Magdeburg Deneyleri Chapter 3-4

Artık bu hafta “Alamanya soğuk memleket”in ne olduğunu bence görmeye başlamış bulunuyoruz. Bütün hafta boyunca havanın 15 derece olması, sürekli yağmur hatta dolu yağması ve labda sürekli deney yapmış olmam bütün enerjimi emdi desem yeridir.

Yağmurun yağmadığı nadir akşamlardan biri olan salı aşkşamı yemeğimi yanıma almışım, keyif yapayım diye nehir kenarında oturup yedikten sonra Magdeburg’da gezmediğim birkaç yeri gezmeye başladım. Birkaç saat sonra Ayşe ve Rodrigo ile buluşacaktık ve o saate kadar oyalanırım diye düşünmüştüm ama bu arada şarjım bitti. Buluşacağımız barın ne adı ne yeri ezberimde var ve buluşma için saate de bakmam gerekiyor, dedim ki ben en iyisi eve gideyim telefonumu şarj edeyim biraz.

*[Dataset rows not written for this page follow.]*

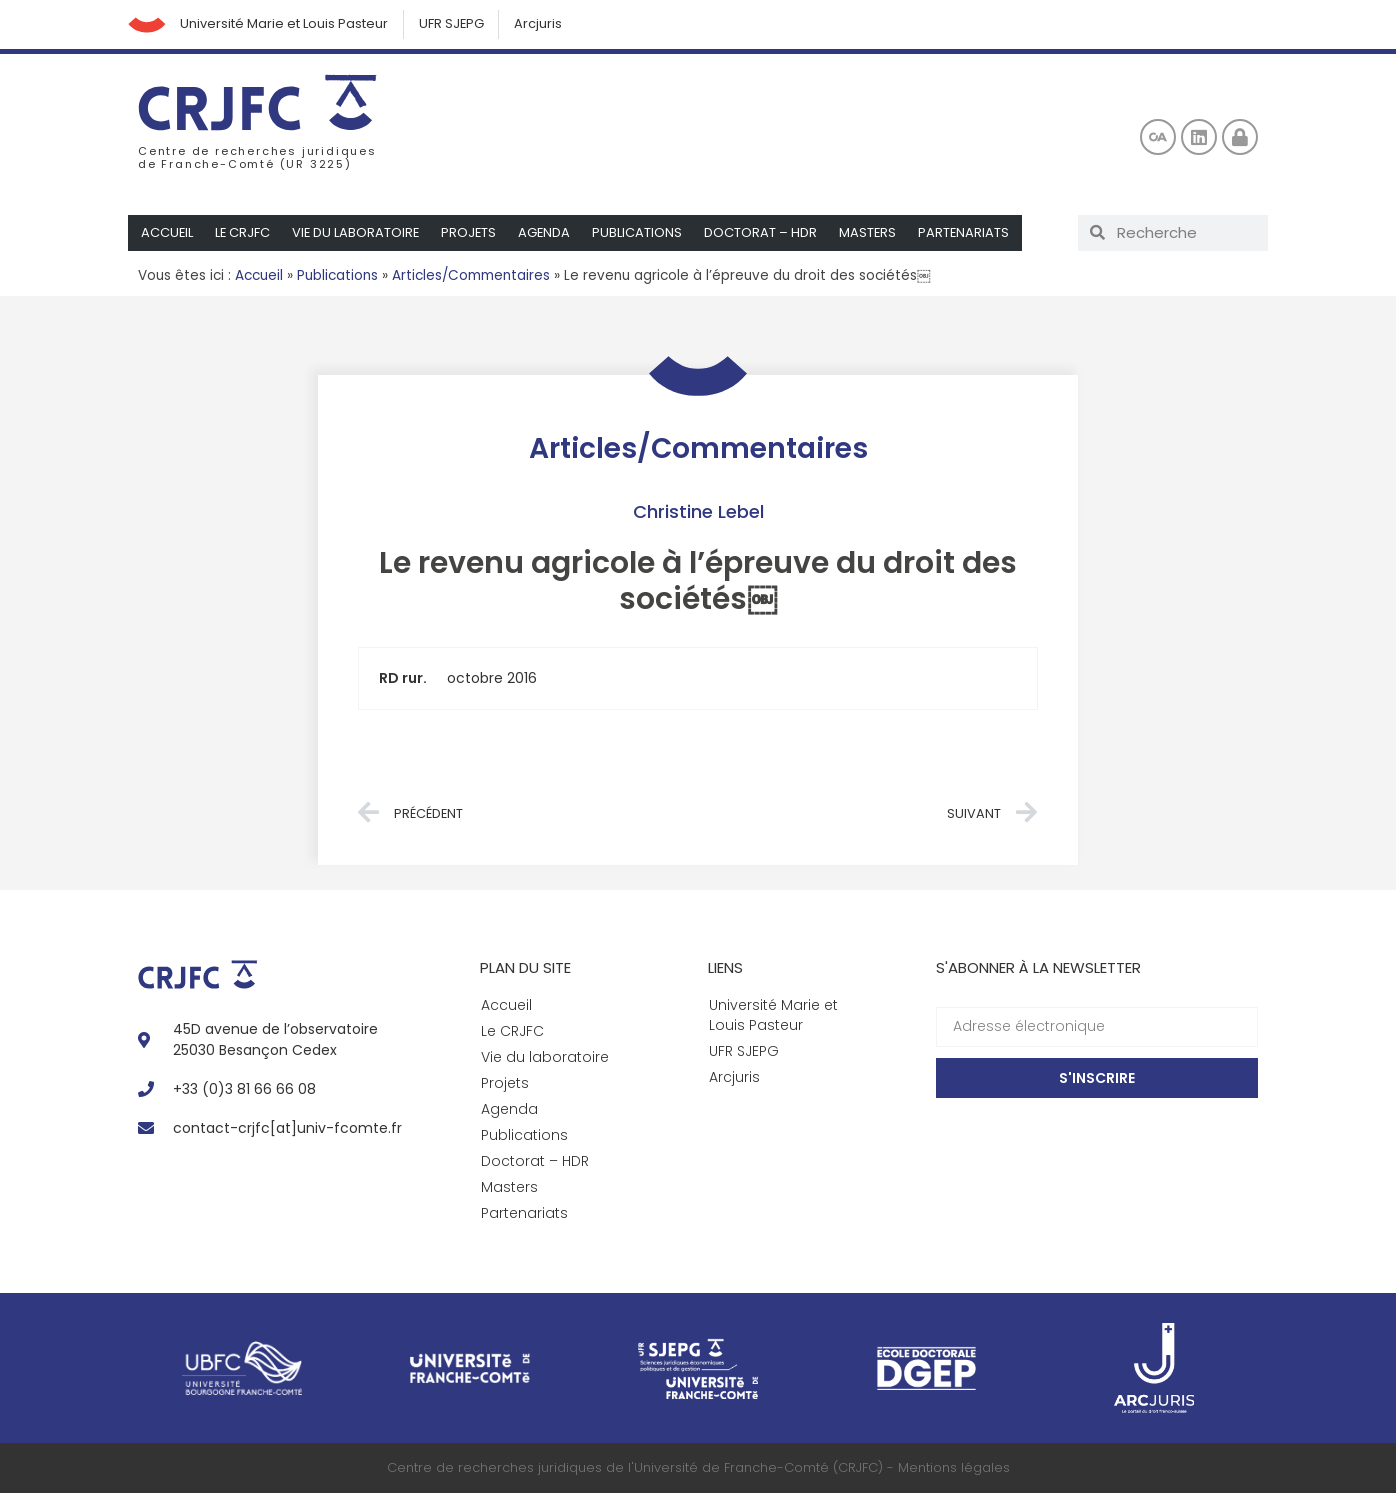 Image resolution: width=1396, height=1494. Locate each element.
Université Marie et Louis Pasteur (287, 24)
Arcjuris (543, 24)
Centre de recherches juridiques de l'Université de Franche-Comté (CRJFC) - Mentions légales (698, 1468)
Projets (473, 233)
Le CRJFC (244, 233)
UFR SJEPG (455, 24)
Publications (643, 233)
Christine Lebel (698, 512)
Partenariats (971, 233)
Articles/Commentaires (471, 276)
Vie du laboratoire (358, 233)
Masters (874, 233)
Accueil (167, 233)
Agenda (549, 233)
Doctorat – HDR (766, 233) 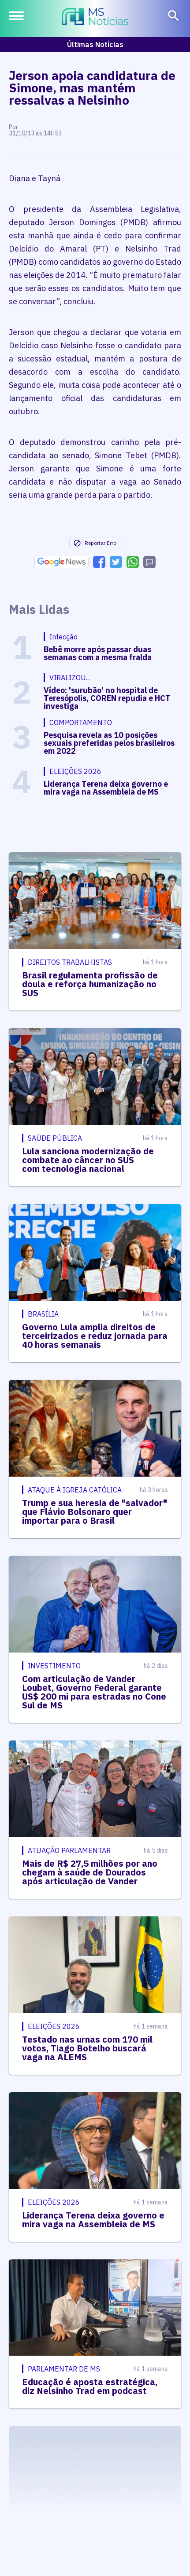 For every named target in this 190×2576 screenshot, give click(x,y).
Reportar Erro (94, 543)
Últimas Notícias (95, 44) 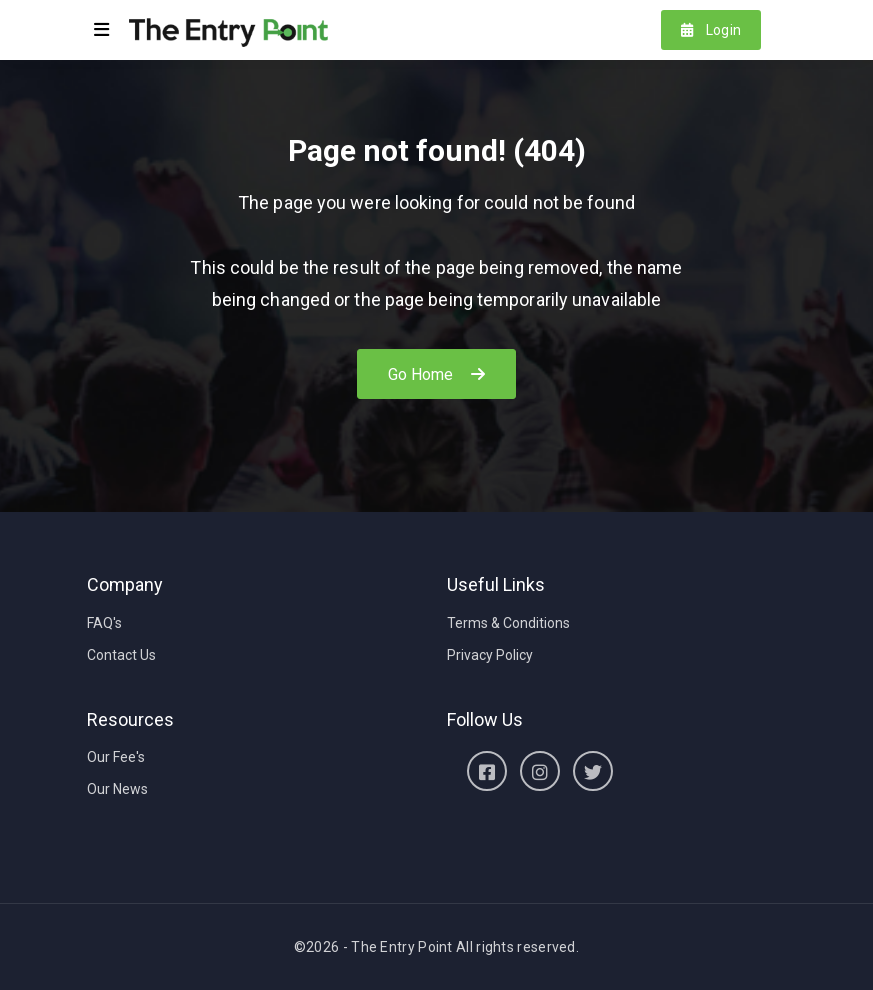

Kayboldum 1, kayboldum 2, kayboldum 3

Olduğum yerden eve direkt giden tramvaya 15 dakika olduğu için aktarma yapmaya karar verdim ve diğer tramvaya bineceğim durağa geldim. Her şey güzel, tramvayıma 2 dakika var ve bu sırada “eve gideyim, acaba yemek yemeye vaktim kalır mı” diye plan yapmaya çalışıyorum. Tramvay geldi, bindim ama nasıl yorgunum, bildiğiniz uyukluyorum koltukta (zaten labdan da yorgunum diye erken çıkmışım). Ve üzülerek söylüyorum ki gözümü açtığım an şehrin hiç bilmediğim bir mahallesinde, saçma sapan bir duraktaydım. Yerin adı Südenburg, burası önemli, daha sonra karşımıza tekrar çıkacak 🙁

Ne kadar gittim, neredeyim hiçbir fikrim yok. Ve ve ve ben ne zaman  kaybolsam mutlaka telefonumun şarjı biter ve telefonum tabi ki artık kapanmıştı. “Yine mi kayboldum ya” diye söve söve başım önde indim tramvaydan. Bir de artık neredeysem, normalde tramvay durakları yolda karşılıklı oluyor iki yön için de, indiğim yerde sadece 1 durak var, karşı yöndeki durak yok. Haydaa, yürü bakalım diğer yöndeki durağı bulana kadar. Neyse ki buldum ve aktarma yaptığım yere geri gidip kendi tramvayıma binebildim, kendimi tebrik edip başarılarımın devamını diliyorum. 15 dakika kazanayım diye çektiğim işkenceye bak. Tabi ki evde yemek yiyemedim ve telefonumu biraz şarj edip doğru Ayşe’yle Rodrigo’nun yanına gittim.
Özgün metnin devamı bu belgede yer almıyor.